WORK TASK: With all images omitted, write out the records word for word.

Collected data:
[Start of section]

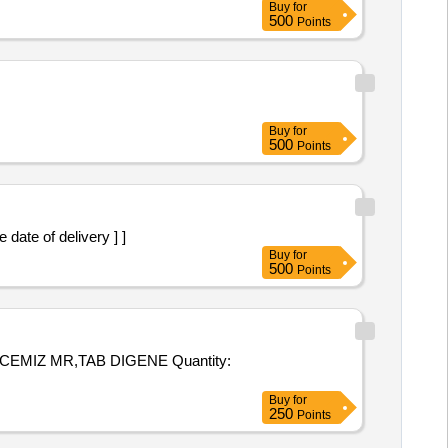
Buy
for
500
Points
Buy
for
500
Points
the date of delivery ] ]
Buy
for
500
Points
MR,TAB DIGENE Quantity:
Buy
for
250
Points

[End of section]

EXERCISE RESPONSE:
Buy
for
500
Points
Buy
for
500
Points
the date of delivery ] ]
Buy
for
500
Points
MR,TAB DIGENE Quantity:
Buy
for
250
Points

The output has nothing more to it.